▶ **Assigned task**
Look below for the line that contains "Become a Vendor", then copy it and each following line exactly, through and including the line that contains "hijab styles. Its".

▶ **Working data**
>>>>>
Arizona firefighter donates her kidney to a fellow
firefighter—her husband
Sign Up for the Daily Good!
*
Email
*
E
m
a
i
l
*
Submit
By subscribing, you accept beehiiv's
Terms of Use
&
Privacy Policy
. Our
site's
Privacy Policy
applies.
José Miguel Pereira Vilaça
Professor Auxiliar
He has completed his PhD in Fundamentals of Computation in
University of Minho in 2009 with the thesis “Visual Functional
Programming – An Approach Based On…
<<<<<
>>>>>
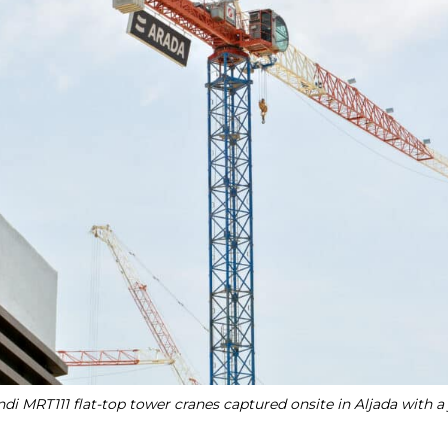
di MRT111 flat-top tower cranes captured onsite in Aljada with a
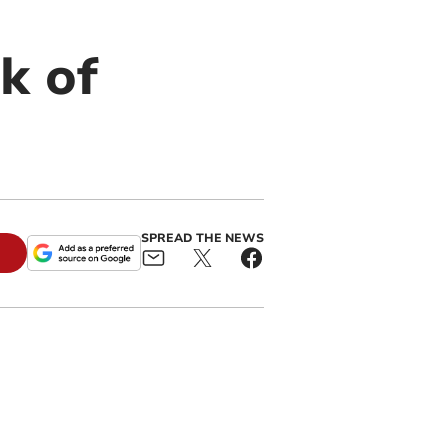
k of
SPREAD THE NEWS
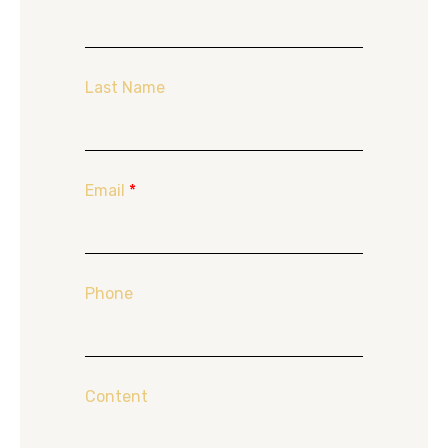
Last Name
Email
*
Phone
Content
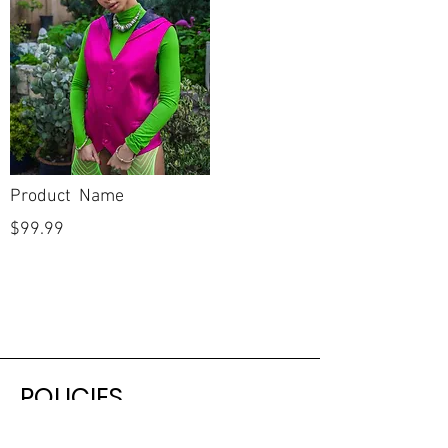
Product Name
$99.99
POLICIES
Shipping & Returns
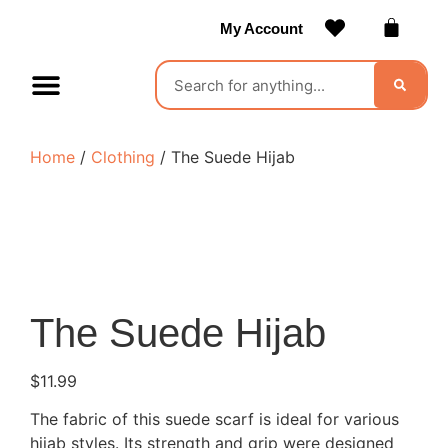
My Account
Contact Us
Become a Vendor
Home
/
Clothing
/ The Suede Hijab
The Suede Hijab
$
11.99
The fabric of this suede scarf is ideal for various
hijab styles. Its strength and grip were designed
<<<<<
>>>>>
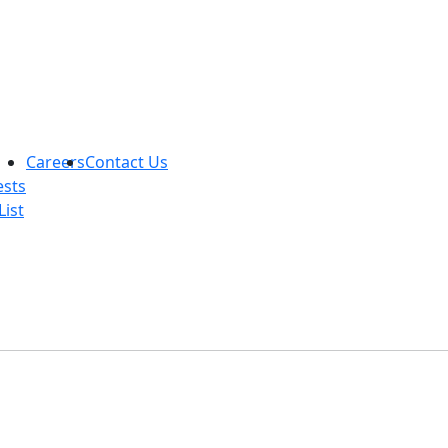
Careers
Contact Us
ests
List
<<<<<
▶ **Answer below**
Become a Vendor
Home
/
Clothing
/ The Suede Hijab
The Suede Hijab
$
11.99
The fabric of this suede scarf is ideal for various
hijab styles. Its strength and grip were designed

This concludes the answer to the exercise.